With a reputation for his satirical attacks on several subjects Dale was called the "militant editor". As editor of the Post-Democrat, Dale combatted the Ku Klux Klan (KKK). The Indiana Ku Klux Klan, formed in the early 1920s, had hundreds of thousands of members, including 3,000 in Muncie; few of the state's newspapers took a stance against the organization. As local KKK members were largely Republican and anti-labor, many were opponents of Dale. Dale initially supported the KKK, writing in April 1922 that there was "plenty of room for an organization of this kind to work in Delaware County", though he disliked their outfits. His first report opposing the organization came a few months later:

Strange things are happening in Muncie these days, Hundreds of citizens here, many of them being men of high character, are joining the Ku Klux Klan, but we question very much whether or not a very large percentage of those are really aware of the things pulled off by an inner circle of Kluckers, who, most likely, refrain from informing the rank and file of the Klan of their maneuvers.
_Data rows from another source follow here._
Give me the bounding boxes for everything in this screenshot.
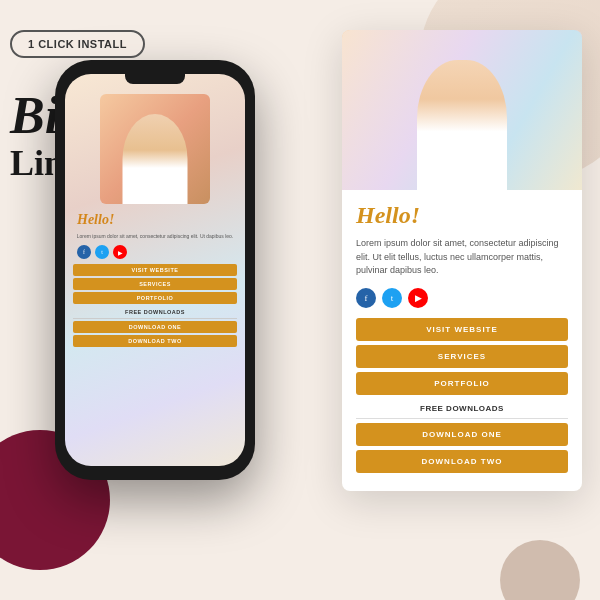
preview-btn-services[interactable]: SERVICES [356, 345, 568, 368]
preview-content: Hello! Lorem ipsum dolor sit amet, conse… [342, 190, 582, 491]
preview-profile-photo [342, 30, 582, 190]
blob-decoration-bottom-right [500, 540, 580, 600]
phone-hello-text: Hello! [73, 212, 114, 228]
preview-btn-download-one[interactable]: DOWNLOAD ONE [356, 423, 568, 446]
phone-notch [125, 74, 185, 84]
phone-twitter-icon: t [95, 245, 109, 259]
preview-person-figure [417, 60, 507, 190]
preview-social-icons: f t ▶ [356, 288, 568, 308]
phone-body-text: Lorem ipsum dolor sit amet, consectetur … [77, 233, 233, 240]
phone-social-icons: f t ▶ [73, 245, 127, 259]
preview-twitter-icon: t [382, 288, 402, 308]
click-install-badge: 1 CLICK INSTALL [10, 30, 145, 58]
preview-card: Hello! Lorem ipsum dolor sit amet, conse… [342, 30, 582, 491]
preview-body-text: Lorem ipsum dolor sit amet, consectetur … [356, 237, 568, 278]
preview-btn-portfolio[interactable]: PORTFOLIO [356, 372, 568, 395]
preview-btn-visit-website[interactable]: VISIT WEBSITE [356, 318, 568, 341]
phone-mockup: Hello! Lorem ipsum dolor sit amet, conse… [55, 60, 255, 480]
preview-youtube-icon: ▶ [408, 288, 428, 308]
phone-profile-photo [100, 94, 210, 204]
badge-label: 1 CLICK INSTALL [28, 38, 127, 50]
preview-hello-text: Hello! [356, 202, 568, 229]
phone-btn-download-one[interactable]: DOWNLOAD ONE [73, 321, 237, 333]
phone-btn-visit-website[interactable]: VISIT WEBSITE [73, 264, 237, 276]
phone-btn-portfolio[interactable]: PORTFOLIO [73, 292, 237, 304]
phone-frame: Hello! Lorem ipsum dolor sit amet, conse… [55, 60, 255, 480]
preview-btn-download-two[interactable]: DOWNLOAD TWO [356, 450, 568, 473]
phone-btn-free-downloads[interactable]: FREE DOWNLOADS [73, 306, 237, 319]
phone-screen: Hello! Lorem ipsum dolor sit amet, conse… [65, 74, 245, 466]
preview-facebook-icon: f [356, 288, 376, 308]
phone-btn-services[interactable]: SERVICES [73, 278, 237, 290]
phone-btn-download-two[interactable]: DOWNLOAD TWO [73, 335, 237, 347]
phone-facebook-icon: f [77, 245, 91, 259]
phone-youtube-icon: ▶ [113, 245, 127, 259]
preview-btn-free-downloads[interactable]: FREE DOWNLOADS [356, 399, 568, 419]
phone-person-figure [123, 114, 188, 204]
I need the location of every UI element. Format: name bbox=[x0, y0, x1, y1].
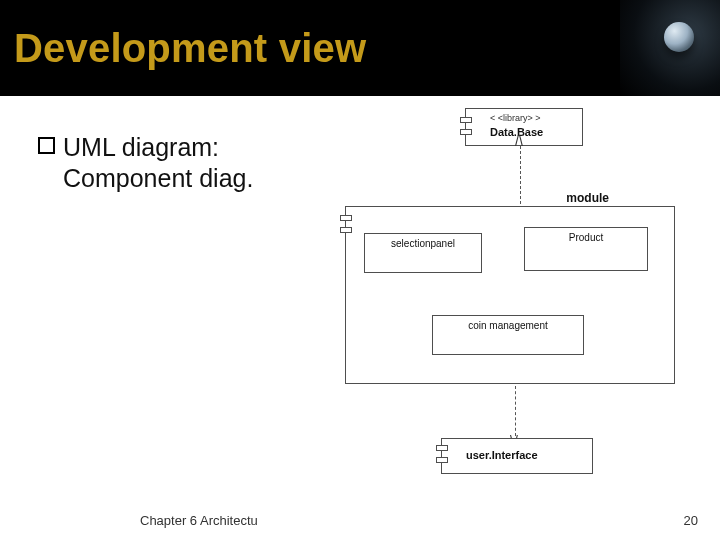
subcomponent-selectionpanel: selectionpanel bbox=[364, 233, 482, 273]
subcomponent-product: Product bbox=[524, 227, 648, 271]
stereotype-label: < <library> > bbox=[490, 113, 541, 123]
subcomponent-coin-management: coin management bbox=[432, 315, 584, 355]
component-tab-icon bbox=[340, 215, 352, 221]
bullet-item: UML diagram: Component diag. bbox=[38, 132, 318, 195]
component-tab-icon bbox=[460, 117, 472, 123]
component-userinterface: user.Interface bbox=[441, 438, 593, 474]
arrow-up-icon: /\ bbox=[515, 134, 523, 148]
footer-chapter: Chapter 6 Architectu bbox=[140, 513, 258, 528]
bullet-line1: UML diagram: bbox=[63, 133, 219, 161]
component-module: module selectionpanel Product coin manag… bbox=[345, 206, 675, 384]
component-diagram: < <library> > Data.Base /\ module select… bbox=[345, 108, 675, 478]
bullet-line2: Component diag. bbox=[63, 164, 253, 192]
component-tab-icon bbox=[436, 445, 448, 451]
footer-page-number: 20 bbox=[684, 513, 698, 528]
component-tab-icon bbox=[460, 129, 472, 135]
hollow-square-icon bbox=[38, 137, 55, 154]
droplet-logo bbox=[620, 0, 720, 96]
dependency-connector: /\ bbox=[520, 146, 521, 204]
slide-title: Development view bbox=[14, 26, 366, 71]
slide: Development view UML diagram: Component … bbox=[0, 0, 720, 540]
component-tab-icon bbox=[436, 457, 448, 463]
bullet-block: UML diagram: Component diag. bbox=[38, 132, 318, 195]
component-tab-icon bbox=[340, 227, 352, 233]
title-bar: Development view bbox=[0, 0, 720, 96]
footer: Chapter 6 Architectu 20 bbox=[0, 513, 720, 528]
component-database: < <library> > Data.Base bbox=[465, 108, 583, 146]
component-name: user.Interface bbox=[466, 449, 538, 461]
bullet-text: UML diagram: Component diag. bbox=[63, 132, 253, 195]
dependency-connector: \/ bbox=[515, 386, 516, 436]
component-name: module bbox=[566, 191, 609, 205]
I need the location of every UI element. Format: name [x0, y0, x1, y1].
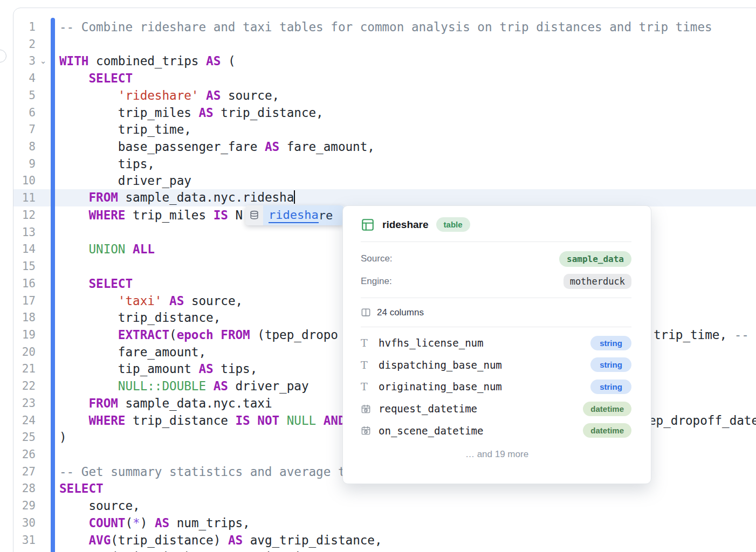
code-line[interactable]: 32 AVG(trip_time) AS avg_trip_time, — [13, 548, 756, 552]
code-text: WITH combined_trips AS ( — [59, 54, 236, 68]
code-text: 'rideshare' AS source, — [59, 88, 279, 102]
columns-summary-row: 24 columns — [343, 298, 651, 327]
code-text: driver_pay — [59, 174, 191, 188]
column-type-badge: datetime — [583, 402, 631, 416]
line-number: 23 — [13, 397, 36, 410]
engine-value-badge: motherduck — [563, 274, 631, 289]
line-number: 28 — [13, 482, 36, 495]
code-line[interactable]: 7 trip_time, — [13, 121, 756, 138]
column-type-badge: string — [590, 336, 631, 350]
line-number: 14 — [13, 243, 36, 256]
column-row: Tdispatching_base_numstring — [361, 354, 631, 376]
line-number: 29 — [13, 499, 36, 512]
line-number: 8 — [13, 140, 36, 153]
line-number: 31 — [13, 534, 36, 547]
autocomplete-completion-rest: re — [319, 209, 333, 222]
line-number: 17 — [13, 294, 36, 307]
line-number: 16 — [13, 277, 36, 290]
code-text: SELECT — [59, 277, 133, 291]
code-text: base_passenger_fare AS fare_amount, — [59, 140, 375, 154]
line-number: 5 — [13, 89, 36, 102]
fold-chevron-icon[interactable]: ⌄ — [36, 58, 51, 64]
column-name: originating_base_num — [379, 381, 502, 392]
column-row: on_scene_datetimedatetime — [361, 419, 631, 441]
code-text: 'taxi' AS source, — [59, 294, 243, 308]
column-name: on_scene_datetime — [379, 425, 483, 437]
line-number: 11 — [13, 191, 36, 204]
code-text: FROM sample_data.nyc.taxi — [59, 396, 272, 410]
text-icon: T — [361, 359, 373, 371]
code-line[interactable]: 6 trip_miles AS trip_distance, — [13, 104, 756, 121]
column-name: request_datetime — [379, 403, 477, 415]
code-line[interactable]: 30 COUNT(*) AS num_trips, — [13, 514, 756, 532]
code-line[interactable]: 3⌄WITH combined_trips AS ( — [13, 53, 756, 70]
autocomplete-item-rideshare[interactable]: rideshare — [263, 205, 344, 225]
code-text: ) — [59, 430, 67, 444]
column-row: Thvfhs_license_numstring — [361, 332, 631, 354]
code-text: AVG(trip_time) AS avg_trip_time, — [59, 550, 324, 552]
code-line[interactable]: 9 tips, — [13, 155, 756, 172]
database-icon — [245, 205, 263, 225]
text-icon: T — [361, 381, 373, 392]
line-number: 9 — [13, 157, 36, 170]
line-number: 4 — [13, 72, 36, 85]
line-number: 27 — [13, 465, 36, 478]
line-number: 10 — [13, 174, 36, 187]
column-row: Toriginating_base_numstring — [361, 376, 631, 398]
line-number: 25 — [13, 431, 36, 444]
code-line[interactable]: 29 source, — [13, 497, 756, 514]
line-number: 21 — [13, 362, 36, 375]
partial-circle-widget[interactable] — [0, 50, 6, 63]
code-text: EXTRACT(epoch FROM (tpep_dropo — [59, 328, 338, 342]
code-text: -- Get summary statistics and average t — [59, 465, 346, 479]
source-value-badge: sample_data — [559, 251, 631, 267]
line-number: 6 — [13, 106, 36, 119]
line-number: 2 — [13, 38, 36, 51]
code-text: trip_miles AS trip_distance, — [59, 106, 324, 120]
object-type-badge: table — [436, 217, 470, 232]
code-line[interactable]: 4 SELECT — [13, 70, 756, 87]
table-name-title: rideshare — [382, 219, 429, 231]
line-number: 7 — [13, 123, 36, 136]
column-type-badge: string — [590, 357, 631, 372]
engine-label: Engine: — [361, 276, 392, 287]
code-text-fragment: ep_dropoff_datetime — [649, 413, 756, 427]
code-text: WHERE trip_miles IS N — [59, 208, 243, 222]
autocomplete-popup[interactable]: rideshare — [245, 205, 344, 225]
code-text: AVG(trip_distance) AS avg_trip_distance, — [59, 533, 382, 547]
code-text: WHERE trip_distance IS NOT NULL AND — [59, 413, 346, 427]
engine-row: Engine: motherduck — [361, 270, 631, 293]
code-text: tips, — [59, 157, 155, 171]
code-line[interactable]: 1-- Combine rideshare and taxi tables fo… — [13, 18, 756, 36]
column-list: Thvfhs_license_numstringTdispatching_bas… — [343, 327, 651, 441]
code-text: COUNT(*) AS num_trips, — [59, 516, 250, 530]
code-line[interactable]: 2 — [13, 36, 756, 53]
more-columns-text: … and 19 more — [343, 441, 651, 460]
sql-editor-screen: 1-- Combine rideshare and taxi tables fo… — [0, 0, 756, 552]
column-name: hvfhs_license_num — [379, 337, 483, 349]
code-line[interactable]: 10 driver_pay — [13, 172, 756, 190]
line-number: 3 — [13, 54, 36, 67]
line-number: 24 — [13, 414, 36, 427]
code-line[interactable]: 8 base_passenger_fare AS fare_amount, — [13, 138, 756, 155]
code-line[interactable]: 5 'rideshare' AS source, — [13, 87, 756, 104]
columns-summary-text: 24 columns — [377, 307, 424, 318]
line-number: 13 — [13, 226, 36, 239]
column-type-badge: string — [590, 380, 631, 394]
source-label: Source: — [361, 253, 393, 264]
code-line[interactable]: 11 FROM sample_data.nyc.ridesha — [13, 189, 756, 206]
line-number: 20 — [13, 346, 36, 358]
calendar-clock-icon — [361, 425, 373, 436]
code-text: trip_time, — [59, 122, 191, 136]
autocomplete-typed-match: ridesha — [269, 208, 319, 223]
code-text: FROM sample_data.nyc.ridesha — [59, 190, 295, 206]
line-number: 18 — [13, 311, 36, 324]
text-icon: T — [361, 337, 373, 349]
line-number: 26 — [13, 448, 36, 461]
calendar-clock-icon — [361, 404, 373, 414]
line-number: 12 — [13, 209, 36, 222]
code-text: SELECT — [59, 481, 104, 495]
table-info-header: rideshare table — [343, 206, 651, 242]
code-line[interactable]: 31 AVG(trip_distance) AS avg_trip_distan… — [13, 532, 756, 549]
column-row: request_datetimedatetime — [361, 398, 631, 420]
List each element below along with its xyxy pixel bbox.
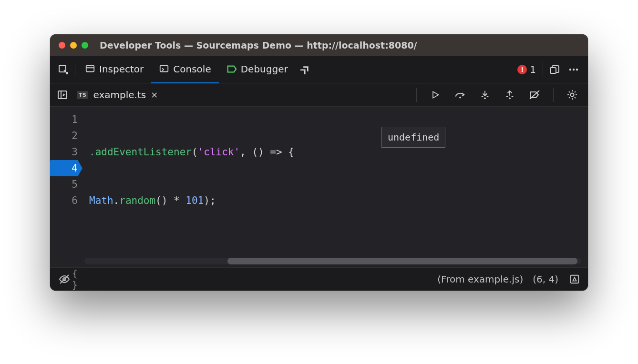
svg-rect-8 — [58, 91, 67, 99]
value-tooltip: undefined — [381, 127, 445, 148]
devtools-toolbar: Inspector Console Debugger ! 1 — [50, 56, 588, 83]
maximize-window-button[interactable] — [82, 42, 88, 49]
titlebar: Developer Tools — Sourcemaps Demo — http… — [50, 34, 588, 56]
svg-point-9 — [459, 97, 461, 99]
step-over-button[interactable] — [452, 85, 468, 104]
line-number[interactable]: 3 — [50, 144, 78, 160]
line-number[interactable]: 5 — [50, 176, 78, 192]
separator — [543, 62, 543, 77]
svg-point-11 — [509, 98, 511, 100]
file-type-badge: TS — [77, 91, 88, 99]
close-tab-button[interactable]: ✕ — [151, 90, 158, 100]
file-tab[interactable]: TS example.ts ✕ — [72, 83, 163, 106]
svg-point-6 — [573, 69, 575, 71]
devtools-window: Developer Tools — Sourcemaps Demo — http… — [50, 34, 588, 291]
code-area[interactable]: .addEventListener('click', () => { Math.… — [82, 107, 588, 267]
step-out-button[interactable] — [502, 85, 518, 104]
deactivate-breakpoints-button[interactable] — [526, 85, 543, 104]
svg-rect-2 — [160, 65, 168, 71]
tab-inspector[interactable]: Inspector — [77, 56, 151, 84]
svg-rect-14 — [571, 275, 579, 283]
minimize-window-button[interactable] — [70, 42, 77, 49]
close-window-button[interactable] — [59, 42, 65, 49]
status-bar: { } (From example.js) (6, 4) — [50, 267, 588, 291]
debugger-icon — [226, 64, 237, 74]
scrollbar-thumb[interactable] — [227, 258, 577, 264]
svg-rect-1 — [86, 65, 94, 71]
tab-debugger[interactable]: Debugger — [219, 56, 296, 84]
svg-point-5 — [569, 69, 571, 71]
error-icon: ! — [517, 65, 527, 74]
console-icon — [159, 64, 169, 74]
separator — [416, 88, 417, 102]
file-tab-row: TS example.ts ✕ — [50, 83, 588, 107]
tab-label: Console — [173, 63, 211, 75]
sourcemap-origin: (From example.js) — [437, 273, 523, 285]
debugger-settings-button[interactable] — [564, 85, 580, 104]
meatball-menu-button[interactable] — [564, 60, 583, 79]
dock-button[interactable] — [545, 60, 564, 79]
pick-element-button[interactable] — [54, 60, 73, 79]
window-title: Developer Tools — Sourcemaps Demo — http… — [100, 40, 417, 51]
line-number[interactable]: 2 — [50, 128, 78, 144]
resume-button[interactable] — [427, 85, 443, 104]
cursor-position: (6, 4) — [533, 273, 558, 285]
code-line: Math.random() * 101); — [89, 192, 588, 209]
code-line — [89, 241, 588, 257]
tab-label: Debugger — [241, 63, 288, 75]
svg-point-7 — [576, 69, 578, 71]
code-editor[interactable]: 1 2 3 4 5 6 .addEventListener('click', (… — [50, 107, 588, 267]
svg-point-12 — [571, 93, 574, 97]
line-number[interactable]: 6 — [50, 192, 78, 209]
debugger-controls — [414, 85, 583, 104]
error-count[interactable]: ! 1 — [513, 64, 541, 75]
step-in-button[interactable] — [477, 85, 493, 104]
horizontal-scrollbar[interactable] — [84, 258, 581, 264]
breakpoint-line-number[interactable]: 4 — [50, 160, 78, 176]
window-controls — [59, 42, 88, 49]
line-number[interactable]: 1 — [50, 111, 78, 128]
separator — [553, 88, 554, 102]
sourcemap-toggle-button[interactable] — [568, 270, 581, 289]
tab-console[interactable]: Console — [151, 56, 218, 84]
line-gutter: 1 2 3 4 5 6 — [50, 107, 82, 267]
file-name: example.ts — [93, 89, 146, 101]
tab-label: Inspector — [99, 63, 144, 75]
error-count-value: 1 — [530, 64, 536, 75]
svg-rect-4 — [550, 68, 556, 73]
sources-panel-toggle[interactable] — [53, 85, 72, 104]
code-line: .addEventListener('click', () => { — [89, 144, 588, 160]
blackbox-button[interactable] — [57, 270, 72, 289]
inspector-icon — [85, 64, 95, 74]
pretty-print-button[interactable]: { } — [72, 270, 88, 289]
separator — [75, 62, 75, 77]
svg-point-10 — [484, 98, 486, 100]
more-tabs-button[interactable] — [296, 60, 315, 79]
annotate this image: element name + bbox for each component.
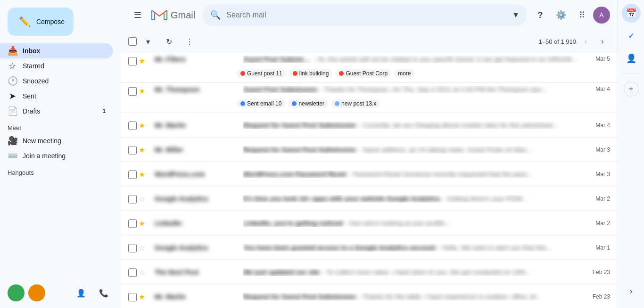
chip-label: newsletter: [298, 100, 324, 107]
star-button[interactable]: ☆: [139, 243, 145, 252]
email-row[interactable]: ★ Mr. Martin Request for Guest Post Subm…: [121, 113, 618, 138]
star-button[interactable]: ★: [139, 87, 145, 96]
star-button[interactable]: ☆: [139, 268, 145, 277]
refresh-button[interactable]: ↻: [159, 32, 178, 51]
settings-button[interactable]: ⚙️: [552, 6, 570, 24]
email-toolbar: ▾ ↻ ⋮ 1–50 of 1,910 ‹ ›: [121, 30, 618, 53]
plus-icon: +: [628, 84, 634, 94]
pagination-next-button[interactable]: ›: [595, 34, 610, 49]
tasks-panel-button[interactable]: ✓: [622, 26, 641, 45]
email-row[interactable]: ★ Mr. Martin Request for Guest Post Subm…: [121, 284, 618, 308]
email-select-checkbox[interactable]: [128, 219, 137, 228]
sidebar-item-snoozed[interactable]: 🕐 Snoozed: [0, 73, 113, 89]
gmail-m-logo: [151, 8, 168, 22]
sidebar-nav: 📥 Inbox ☆ Starred 🕐 Snoozed ➤ Sent 📄 Dra…: [0, 43, 121, 119]
compose-pencil-icon: ✏️: [19, 16, 31, 27]
sidebar-item-label: Inbox: [23, 47, 40, 55]
sidebar-item-label: Sent: [23, 92, 36, 100]
email-chip[interactable]: new post 13.x: [331, 99, 380, 108]
calendar-panel-button[interactable]: 📅: [622, 4, 641, 23]
email-select-checkbox[interactable]: [128, 57, 137, 65]
search-dropdown-icon[interactable]: ▼: [512, 11, 520, 19]
header-right: ? ⚙️ ⠿ A: [531, 6, 610, 24]
join-meeting-label: Join a meeting: [23, 152, 66, 160]
email-select-checkbox[interactable]: [128, 293, 137, 301]
pagination-text: 1–50 of 1,910: [538, 38, 576, 45]
sidebar-item-label: Drafts: [23, 107, 40, 115]
chevron-right-icon: ›: [601, 37, 603, 46]
contacts-panel-button[interactable]: 👤: [622, 49, 641, 68]
more-vert-icon: ⋮: [186, 37, 193, 46]
pagination-prev-button[interactable]: ‹: [578, 34, 593, 49]
email-chip[interactable]: Guest Post Corp: [335, 69, 391, 78]
hamburger-button[interactable]: ☰: [128, 6, 147, 24]
drafts-icon: 📄: [8, 106, 17, 116]
star-button[interactable]: ★: [139, 121, 145, 130]
star-button[interactable]: ☆: [139, 195, 145, 203]
email-row[interactable]: ☆ Google Analytics You have been granted…: [121, 235, 618, 260]
select-all-checkbox[interactable]: [128, 37, 137, 46]
star-button[interactable]: ★: [139, 219, 145, 228]
email-chips: Guest post 11 link building Guest Post C…: [128, 69, 610, 80]
sidebar-item-starred[interactable]: ☆ Starred: [0, 58, 113, 73]
chip-dot: [240, 101, 245, 106]
email-sender: Mr. Martin: [155, 122, 239, 129]
add-person-button[interactable]: 👤: [72, 284, 91, 302]
email-chip[interactable]: Sent email 10: [237, 99, 285, 108]
hangout-contact-2[interactable]: [28, 284, 45, 301]
email-checkbox-area: ★: [128, 86, 151, 96]
new-meeting-label: New meeting: [23, 137, 61, 145]
email-select-checkbox[interactable]: [128, 268, 137, 277]
email-date: Mar 4: [586, 122, 610, 129]
select-dropdown-button[interactable]: ▾: [139, 32, 157, 51]
hangout-contact-1[interactable]: [8, 284, 25, 301]
add-panel-button[interactable]: +: [624, 81, 639, 97]
star-button[interactable]: ★: [139, 146, 145, 154]
email-chip[interactable]: newsletter: [288, 99, 328, 108]
email-select-checkbox[interactable]: [128, 122, 137, 130]
refresh-icon: ↻: [166, 37, 172, 46]
apps-button[interactable]: ⠿: [572, 6, 591, 24]
star-button[interactable]: ★: [139, 57, 145, 65]
email-select-checkbox[interactable]: [128, 87, 137, 96]
email-select-checkbox[interactable]: [128, 244, 137, 252]
star-button[interactable]: ★: [139, 292, 145, 301]
contacts-icon: 👤: [626, 53, 636, 64]
sidebar-item-sent[interactable]: ➤ Sent: [0, 89, 113, 104]
sidebar-item-inbox[interactable]: 📥 Inbox: [0, 43, 113, 58]
email-select-checkbox[interactable]: [128, 146, 137, 154]
email-chip[interactable]: Guest post 11: [237, 69, 286, 78]
compose-button[interactable]: ✏️ Compose: [8, 8, 74, 36]
email-checkbox-area: ☆: [128, 194, 151, 203]
phone-button[interactable]: 📞: [94, 284, 113, 302]
email-subject: Request for Guest Post Submission: [243, 122, 356, 129]
search-input[interactable]: [226, 11, 506, 19]
email-row[interactable]: ☆ The Next Post We just updated our site…: [121, 260, 618, 284]
help-button[interactable]: ?: [531, 6, 550, 24]
sidebar-item-new-meeting[interactable]: 🎥 New meeting: [0, 133, 113, 148]
sidebar-item-drafts[interactable]: 📄 Drafts 1: [0, 104, 113, 119]
email-chip[interactable]: more: [394, 69, 414, 78]
star-button[interactable]: ★: [139, 170, 145, 179]
email-row[interactable]: ★ WordPress.com WordPress.com Password R…: [121, 162, 618, 186]
sidebar-item-label: Snoozed: [23, 77, 49, 85]
email-date: Mar 2: [586, 220, 610, 227]
email-select-checkbox[interactable]: [128, 195, 137, 203]
email-row[interactable]: ★ Mr. Filters Guest Post Submission - Hi…: [121, 53, 618, 83]
email-row[interactable]: ★ Mr. Miller Request for Guest Post Subm…: [121, 138, 618, 162]
sidebar-item-join-meeting[interactable]: ⌨️ Join a meeting: [0, 148, 113, 163]
email-chip[interactable]: link building: [289, 69, 333, 78]
expand-panel-button[interactable]: ›: [622, 282, 641, 300]
email-preview: - To collect more value. I have been to …: [322, 268, 531, 276]
more-options-button[interactable]: ⋮: [180, 32, 199, 51]
email-row[interactable]: ☆ Google Analytics It's time you took 10…: [121, 186, 618, 211]
right-panel: 📅 ✓ 👤 + ›: [618, 0, 644, 308]
email-date: Mar 2: [586, 195, 610, 202]
email-select-checkbox[interactable]: [128, 170, 137, 179]
email-sender: WordPress.com: [155, 170, 239, 178]
user-avatar[interactable]: A: [593, 7, 610, 24]
email-row[interactable]: ★ Mr. Thompson Guest Post Submission - T…: [121, 83, 618, 113]
email-row[interactable]: ★ LinkedIn LinkedIn, you're getting noti…: [121, 211, 618, 235]
apps-icon: ⠿: [579, 10, 585, 20]
panel-bottom: ›: [622, 282, 641, 300]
— Muncie Post-Democrat, June 9, 1922

Dale began reporting on the KKK in nearly every edition, publishing reprints from national publications as well as allegations against local KKK members. He published the names of these supposed members and of businesses run by the group. He wrote that the Williams political machine worked with the KKK. He described KKK members as "kookoos", mocked their ideology of "100 percent Americanism", and employed exaggerations and disparaging nicknames to describe its members, such as referring to Daisy Douglas Barr as Daisy Doodle Barr. Dale said that KKK members would shove or spit at him. He began to blame the KKK for the 1922 attack, although it had occurred before his KKK reports.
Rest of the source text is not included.